Notícias

Bolsonaro diz que emenda constitucional reduzirá preços de combustíveis e energia

O presidente Jair Bolsonaro disse nesta terça-feira que uma proposta de emenda à Constituição que está sendo elaborada pelo governo junto com o Congresso permitirá a redução de impostos federais e estaduais sobre combustíveis, eletricidade e gás de cozinha.

Com a medida, que vem em ano de eleições presidenciais, o presidente pretende reduzir o preço de itens básicos que têm pesado sobre o consumidor brasileiro e empurrado a inflação para 10,06% no final de 2021, sua maior taxa anual desde 2015 .

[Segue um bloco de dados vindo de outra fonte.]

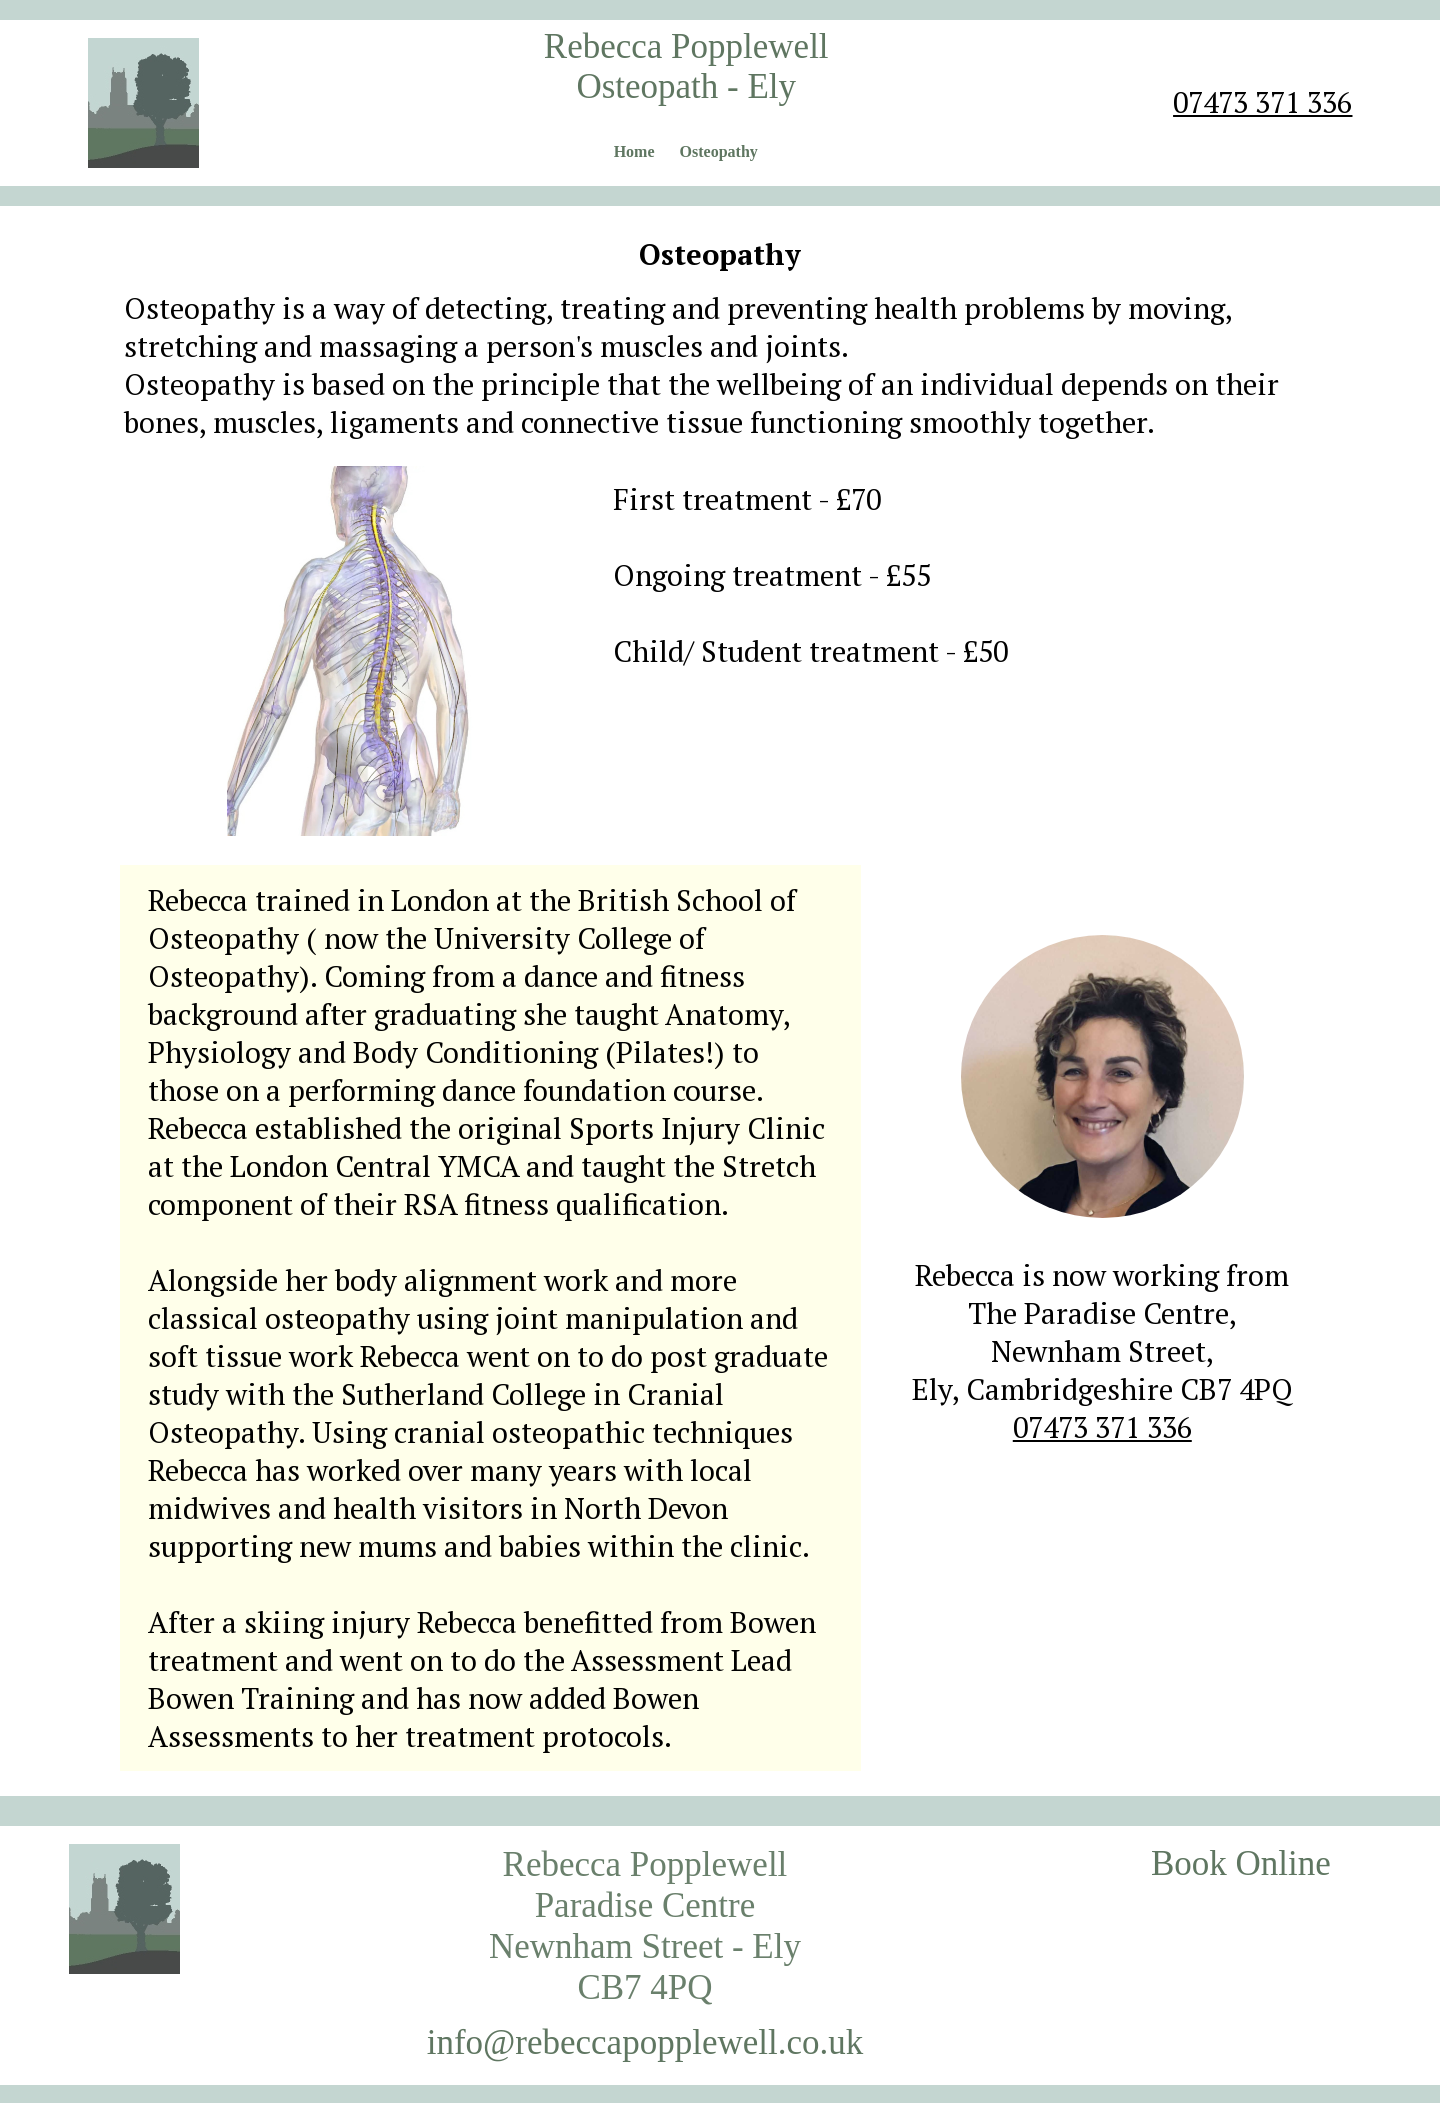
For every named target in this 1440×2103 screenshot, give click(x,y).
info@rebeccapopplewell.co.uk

Em um tweet, Bolsonaro disse que a emenda constitucional permitirá que tanto o presidente quanto os governadores reduzam ou eliminem impostos sobre diesel, gasolina e etanol, além de tarifas de eletricidade e gás de cozinha.

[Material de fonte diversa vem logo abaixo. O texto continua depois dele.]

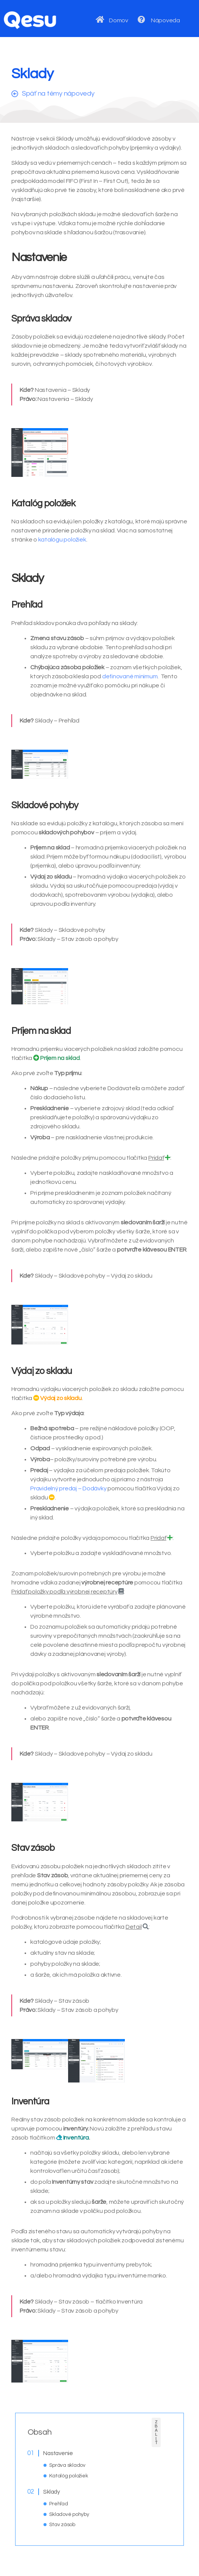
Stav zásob (62, 2524)
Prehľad (58, 2503)
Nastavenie (58, 2453)
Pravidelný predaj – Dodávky (68, 1488)
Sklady (51, 2492)
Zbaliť (156, 2432)
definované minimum (130, 676)
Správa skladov (67, 2465)
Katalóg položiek (68, 2476)
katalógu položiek (62, 540)
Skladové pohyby (69, 2514)
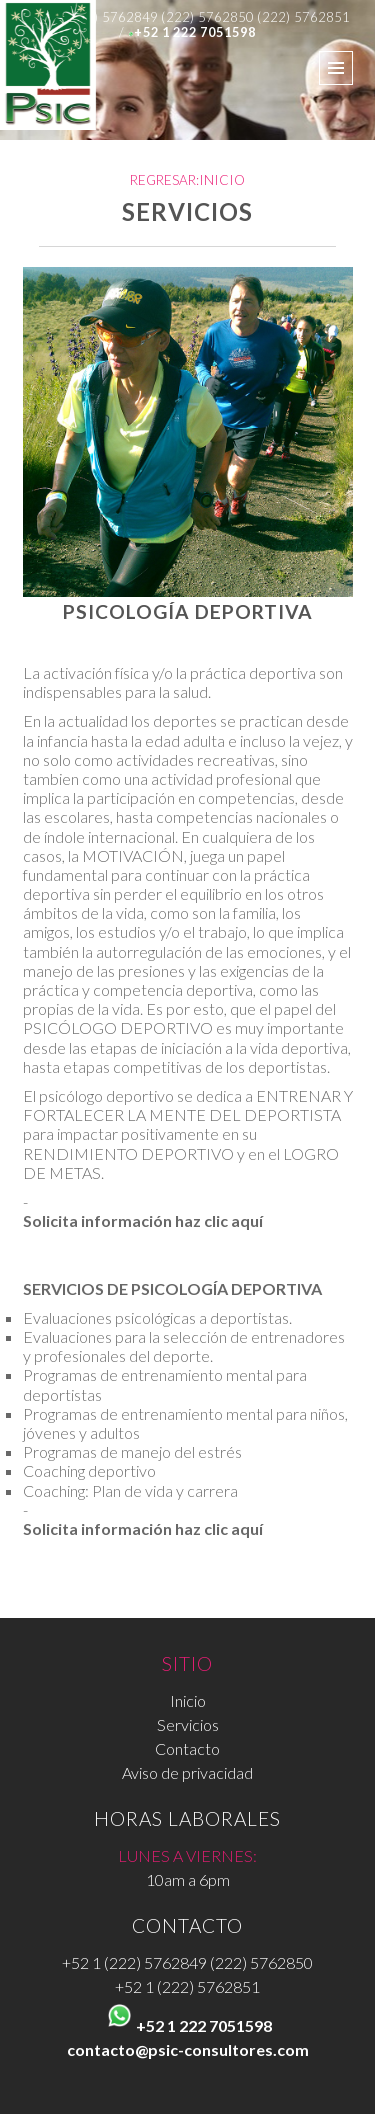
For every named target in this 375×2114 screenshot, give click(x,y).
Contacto (187, 1748)
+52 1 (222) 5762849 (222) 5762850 (187, 1962)
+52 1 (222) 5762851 (187, 1986)
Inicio (188, 1700)
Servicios (188, 1724)
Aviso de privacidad (187, 1772)
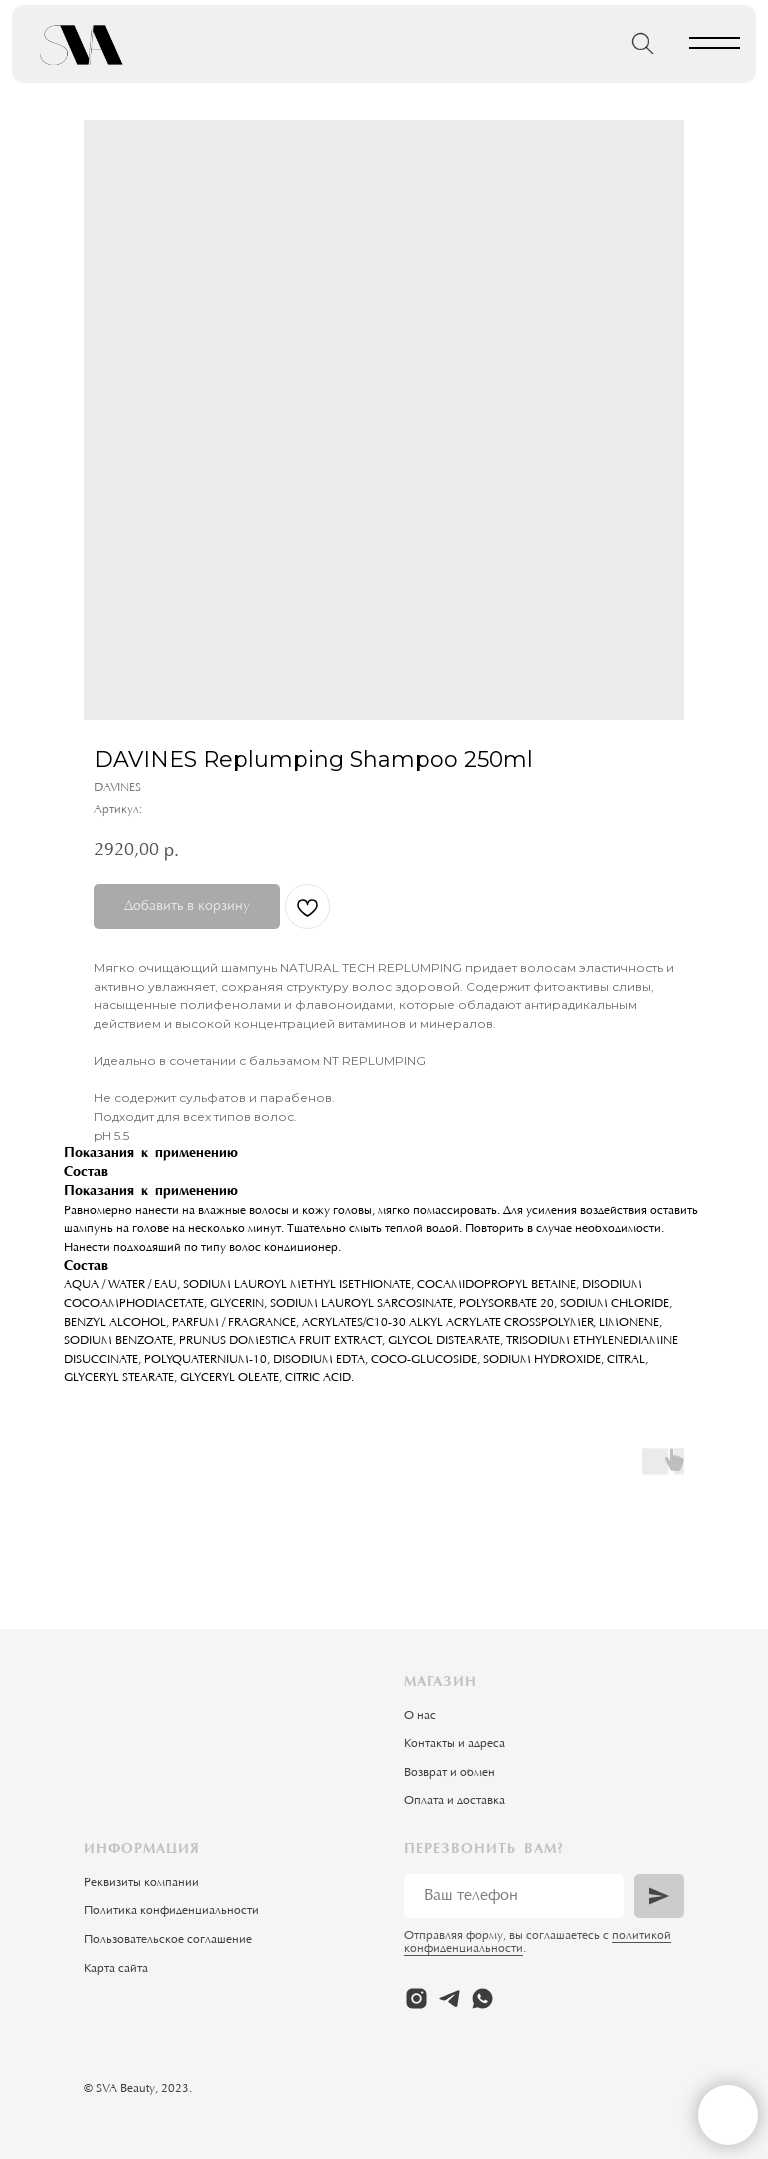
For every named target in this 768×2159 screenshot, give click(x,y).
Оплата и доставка (454, 1801)
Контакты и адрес (451, 1744)
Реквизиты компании (141, 1883)
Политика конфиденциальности (171, 1911)
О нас (420, 1716)
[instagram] (416, 1998)
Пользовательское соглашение (168, 1940)
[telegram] (449, 1998)
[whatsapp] (482, 1998)
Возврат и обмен (449, 1773)
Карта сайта (116, 1969)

Bolsonaro há muito culpou os governadores pelos altos preços dos combustíveis devido aos impostos locais. Na semana passada, ele indicou que a proposta de emenda seria apresentada no retorno do recesso parlamentar, previsto para a próxima semana.

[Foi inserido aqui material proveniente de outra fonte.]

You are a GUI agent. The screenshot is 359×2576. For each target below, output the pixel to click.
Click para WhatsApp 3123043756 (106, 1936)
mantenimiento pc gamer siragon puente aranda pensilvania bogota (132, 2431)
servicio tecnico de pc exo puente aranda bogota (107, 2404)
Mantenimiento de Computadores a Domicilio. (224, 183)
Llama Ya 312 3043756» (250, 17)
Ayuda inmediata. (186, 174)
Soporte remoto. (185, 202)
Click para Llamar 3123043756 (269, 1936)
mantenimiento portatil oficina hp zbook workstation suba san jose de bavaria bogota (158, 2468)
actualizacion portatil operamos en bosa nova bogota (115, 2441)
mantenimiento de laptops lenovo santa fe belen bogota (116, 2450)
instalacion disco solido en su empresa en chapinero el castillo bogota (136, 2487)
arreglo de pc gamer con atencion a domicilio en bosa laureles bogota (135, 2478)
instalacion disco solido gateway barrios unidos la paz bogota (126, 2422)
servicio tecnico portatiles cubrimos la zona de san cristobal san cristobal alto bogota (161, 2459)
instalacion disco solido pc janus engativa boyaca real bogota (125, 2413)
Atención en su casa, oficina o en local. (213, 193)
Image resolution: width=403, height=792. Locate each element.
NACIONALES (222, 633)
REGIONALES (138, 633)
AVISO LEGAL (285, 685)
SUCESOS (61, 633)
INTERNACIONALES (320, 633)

O banco central vem conduzindo um ciclo agressivo de aperto monetário para domar as pressões inflacionárias no Brasil, um movimento que deve afetar o consumo e os investimentos, esfriando uma economia que já havia registrado duas contrações trimestrais.

O governo não pode abrir mão das receitas tributárias sem indicar as fontes de compensação, razão pela qual é necessária uma emenda à Constituição para que essa mudança ocorra.

De acordo com a Receita Federal, os impostos federais Pis e Cofins sobre combustíveis totalizaram R$ 22,8 bilhões (US$ 4,15 bilhões) de janeiro a novembro, um aumento de 71,7% em relação ao mesmo período do ano anterior.

Em nota aos clientes, o UBS disse na segunda-feira que a emenda constitucional não sinaliza intervenção direta na política da petroleira estatal Petrobras (PETR4.SA) , o que é considerado positivo.

Por outro lado, o banco disse que a perda de receitas “pressionará a situação fiscal do país, podendo levar a uma deterioração do câmbio e consequente necessidade de aumento dos preços dos combustíveis”.